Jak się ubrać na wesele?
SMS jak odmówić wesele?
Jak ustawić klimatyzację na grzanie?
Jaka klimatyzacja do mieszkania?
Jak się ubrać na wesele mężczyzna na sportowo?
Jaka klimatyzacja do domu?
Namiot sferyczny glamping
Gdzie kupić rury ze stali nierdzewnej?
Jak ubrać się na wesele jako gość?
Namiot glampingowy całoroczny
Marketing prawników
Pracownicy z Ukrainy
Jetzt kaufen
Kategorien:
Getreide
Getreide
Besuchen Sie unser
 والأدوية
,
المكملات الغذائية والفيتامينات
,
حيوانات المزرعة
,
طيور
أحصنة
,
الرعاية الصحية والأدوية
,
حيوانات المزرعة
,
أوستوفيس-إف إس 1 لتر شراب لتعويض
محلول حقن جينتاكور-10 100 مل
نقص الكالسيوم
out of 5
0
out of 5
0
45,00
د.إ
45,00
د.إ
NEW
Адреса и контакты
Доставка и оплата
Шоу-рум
************
Task prompt: From the first line to the last, return the listing exactly.

The answer:
Jak się ubrać na wesele?
SMS jak odmówić wesele?
Jak ustawić klimatyzację na grzanie?
Jaka klimatyzacja do mieszkania?
Jak się ubrać na wesele mężczyzna na sportowo?
Jaka klimatyzacja do domu?
Namiot sferyczny glamping
Gdzie kupić rury ze stali nierdzewnej?
Jak ubrać się na wesele jako gość?
Namiot glampingowy całoroczny
Marketing prawników
Pracownicy z Ukrainy
Jetzt kaufen
Kategorien:
Getreide
Getreide
Besuchen Sie unser
 والأدوية
,
المكملات الغذائية والفيتامينات
,
حيوانات المزرعة
,
طيور
أحصنة
,
الرعاية الصحية والأدوية
,
حيوانات المزرعة
,
أوستوفيس-إف إس 1 لتر شراب لتعويض
محلول حقن جينتاكور-10 100 مل
نقص الكالسيوم
out of 5
0
out of 5
0
45,00
د.إ
45,00
د.إ
NEW
Адреса и контакты
Доставка и оплата
Шоу-рум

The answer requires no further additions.